Overall, I’ve been pretty surprised at how little I know/knew about how people die naturally.
In ICU, if you are actively dying, you look terrible. In most cases, people dying in the ICU are there because we were or are trying to save their life. This requires some treatments that cause other problems. . . . That is what dying looked like to me for 14 years. Turns out it’s a pretty exaggerated version of how it is when people naturally die without life-saving interventions.
In other news, Kaiser Health News reports that the Joint Commission is releasing its annual list of hospitals that have done well in following certain crucial procedures and protocols:
The commission is recognizing 620 hospitals (download list as PDF or .xls file) – 18 percent of those it accredits — as “top performers” for following recommended protocols at least 95 percent of the time.
Congrats to those who made the list.
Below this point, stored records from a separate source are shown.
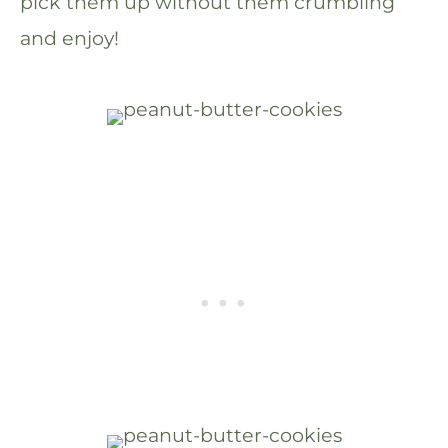
pick them up without them crumbling
and enjoy!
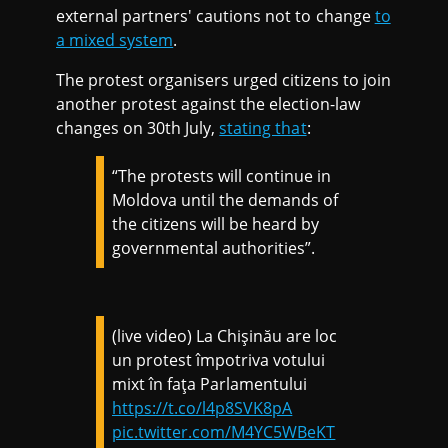
external partners' cautions not to change
to
a mixed system
.
The protest organisers urged citizens to join
another protest against the election-law
changes on 30th July,
stating that
:
“The protests will continue in
Moldova until the demands of
the citizens will be heard by
governmental authorities”.
(live video) La Chișinău are loc
un protest împotriva votului
mixt în fața Parlamentului
https://t.co/l4p8SVK8pA
pic.twitter.com/M4YC5WBeKT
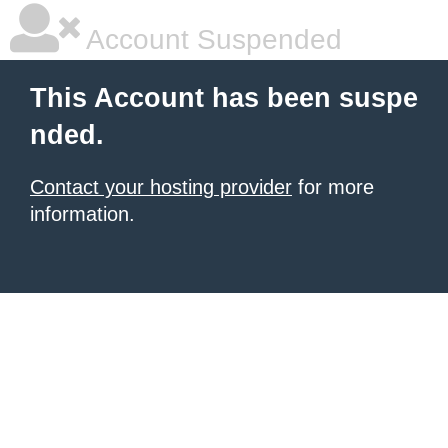
Account Suspended
This Account has been suspe
nded.
Contact your hosting provider
for more
information.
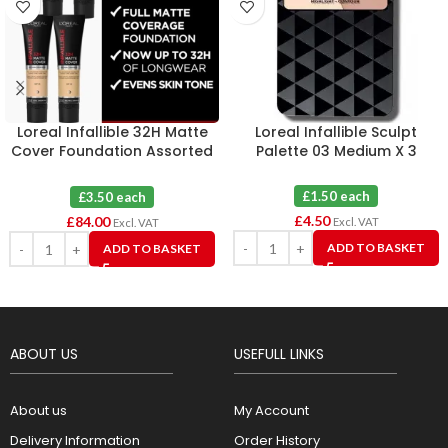
Loreal Infallible 32H Matte
Loreal Infallible Sculpt
Cover Foundation Assorted
Palette 03 Medium X 3
X 24
£1.50 each
£3.50 each
£
4.50
£
84.00
Excl. VAT
Excl. VAT
ADD TO BASKET
ADD TO BASKET
ABOUT US
USEFULL LINKS
About us
My Account
Delivery Information
Order History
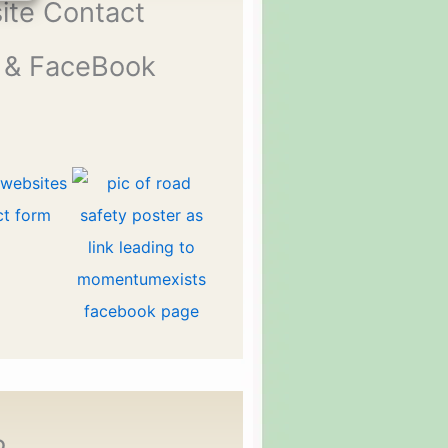
ite Contact
 & FaceBook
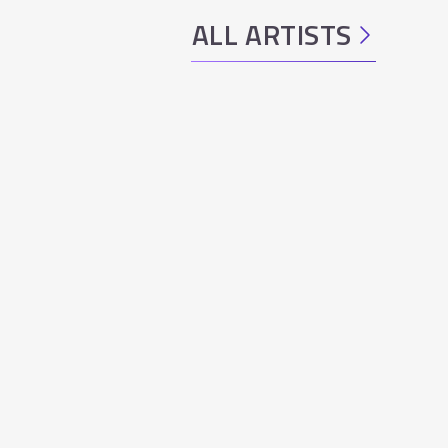
ALL ARTISTS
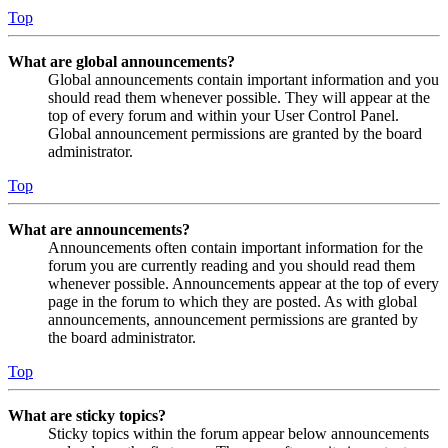
Top
What are global announcements?
Global announcements contain important information and you
should read them whenever possible. They will appear at the
top of every forum and within your User Control Panel.
Global announcement permissions are granted by the board
administrator.
Top
What are announcements?
Announcements often contain important information for the
forum you are currently reading and you should read them
whenever possible. Announcements appear at the top of every
page in the forum to which they are posted. As with global
announcements, announcement permissions are granted by
the board administrator.
Top
What are sticky topics?
Sticky topics within the forum appear below announcements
But a caveat: The article does note that there’s “an ongoing debate” about whether process measures or outcome measures better reflect quality of care. And in truth, we’ve heard complaints from many nurses about process measures and their potential unfairness/inaccuracy. What’s your take?
Note also this article on the retirement of a “nursing legend,” and a fantastic piece at the Health Affairs blog called “Caring, Freeloading, and the Fate of the Affordable Care Act,” which makes this observation:
At the heart of the case for medical coverage for all isn’t the public’s health; it’s private tragedy. Serious illness plunges people into a realm of Dickensian choice.
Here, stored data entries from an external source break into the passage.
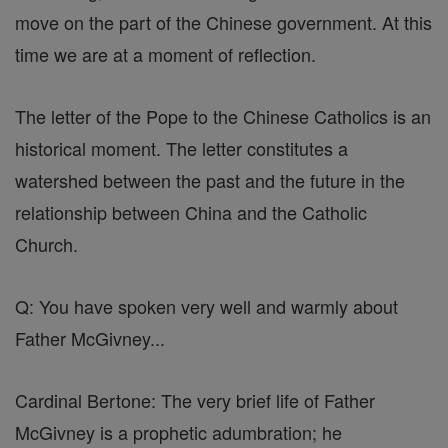
move on the part of the Chinese government. At this
time we are at a moment of reflection.
The letter of the Pope to the Chinese Catholics is an
historical moment. The letter constitutes a
watershed between the past and the future in the
relationship between China and the Catholic
Church.
Q: You have spoken very well and warmly about
Father McGivney...
Cardinal Bertone: The very brief life of Father
McGivney is a prophetic adumbration; he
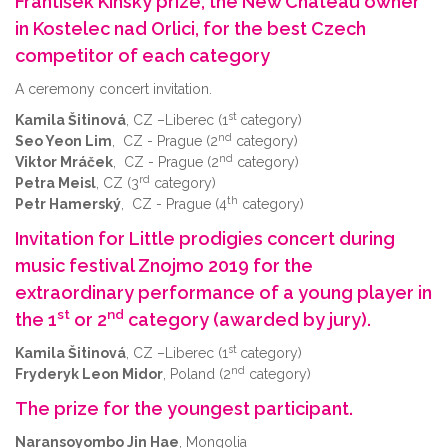
František Kinský prize, the New Chateau owner
in Kostelec nad Orlici, for the best Czech
competitor of each category
A ceremony concert invitation.
st
Kamila Šitinová
, CZ –Liberec (1
category)
nd
Seo Yeon Lim
, CZ - Prague (2
category)
nd
Viktor Mráček
, CZ - Prague (2
category)
rd
Petra Meisl
, CZ (3
category)
th
Petr Hamerský
, CZ - Prague (4
category)
Invitation for Little prodigies concert during
music festival Znojmo 2019 for the
extraordinary performance of a young player in
st
nd
the 1
or 2
category (awarded by jury).
st
Kamila Šitinová
, CZ –Liberec (1
category)
nd
Fryderyk Leon Midor
, Poland (2
category)
The prize for the youngest participant.
Naransoyombo Jin Hae
, Mongolia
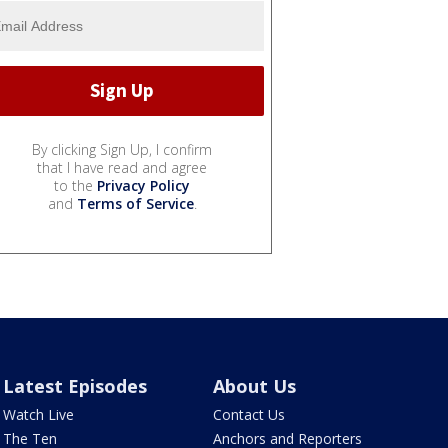
By clicking Sign Up, I confirm
that I have read and agree
to the
Privacy Policy
and
Terms of Service
.
Latest Episodes
About Us
Watch Live
Contact Us
The Ten
Anchors and Reporters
And if you haven’t, check out the CE articles in this month’s AJN: “Postoperative Delirium in Elderly Patients” and “Outcomes and Complications After Bariatric Surgery.”
Lastly, “At the Eye of the Storm,” this month’s AJN Reflections essay, is by a nurse who describes the struggle to make the right decision, along with siblings, about her gravely ill father’s care. Wanting to avoid overly aggressive measures, she nevertheless does her best to respect what her father would have wanted.